We see a lot of LED-backlit monitors come through CNET reviews, but what we don't see are a lot of LED-backlit monitors with AMVA panels. That's kind of a new thing and the BenQ EW2420 is the first monitor we've seen to feature the technology. Now while we still prefer IPS panels for our monitors, AMVA is nothing to sneeze at. As far as specs go, it offers larger viewing angles and better color reproduction than a TN panel. Specs are one thing though and realization of those specs is something else entirely. The monitor is available for a low price, but those looking for a high-performing MVA panel monitor may be disappointed.
Design and features
From a purely aesthetic point of view, the BenQ EW2420 would have a tough time standing out in a room full of monitors. It has a typical black chassis, a semiglossy black bezel measuring an inch on each side, and an oval footstand with a width and depth of 10.5 inches and 7.25 inches respectively. Honestly, I could be describing about 90 percent of the monitors released in the last year; the EW2420 doesn't offer much in the way of visual flourishes.
The screen has a semiglossy look and while it doesn't provide 1:1 reflection of the environment, at off angles reflections become much clearer. The initial panel depth is about 1.1 inches, but the panel extends back another 1.25 inches to include the connections and to allow for proper ventilation. The distance from the bottom of the panel to the desktop is about 3 inches. Under the bottom of the bezel is a thin gray cylinder that stretches the width of the panel--one of the EW2420's few unique aesthetic flourishes.
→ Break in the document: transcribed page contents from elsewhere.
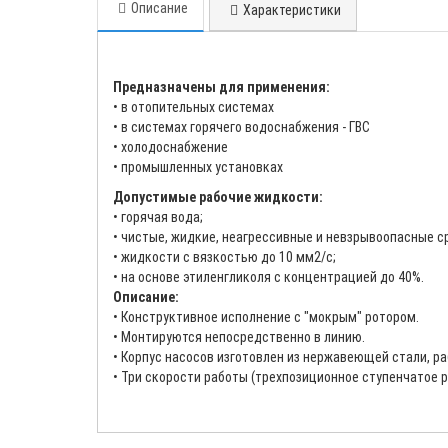
Описание
Характеристики
Предназначены для применения:
• в отопительных системах
• в системах горячего водоснабжения - ГВС
• холодоснабжение
• промышленных установках
Допустимые рабочие жидкости:
• горячая вода;
• чистые, жидкие, неагрессивные и невзрывоопасные с
• жидкости с вязкостью до 10 мм2/с;
• на основе этиленгликоля с концентрацией до 40%.
Описание:
• Конструктивное исполнение с "мокрым" ротором.
• Монтируются непосредственно в линию.
• Корпус насосов изготовлен из нержавеющей стали, ра
• Три скорости работы (трехпозиционное ступенчатое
The neck of the footstand includes a cable router on the back that resembles a soda can's flip-top opener. Unfortunately, flipping it doesn't reveal a corn-syrup-enriched, sugary, teeth-rotting beverage; only a space for routing your cables.
Each connection option is denoted with a clear label carving on the back of the monitor. The connections include two HDMI ports, one DVI, one VGA, two USB downstream, one upstream, and a speaker port. On the left side of the panel are two USB downstream ports and a headphone jack.
On the bottom right of the bezel sits the On Screen Display (OSD) Array. When viewed from the front, white text denoting the placement of each OSD button can be seen. From the right side, the five vertically aligned OSD buttons are clearly visible, each about .25 inch in diameter and separated by slightly less than 0.5 inch. The buttons consist of Auto, Menu, Up/Volume, Down/Preset, and Enter. Each button convincingly presses and depresses with an audible pop. Below the buttons is a slightly larger power button that flashes orange when the monitor is in standby mode and glows a light green when powered on.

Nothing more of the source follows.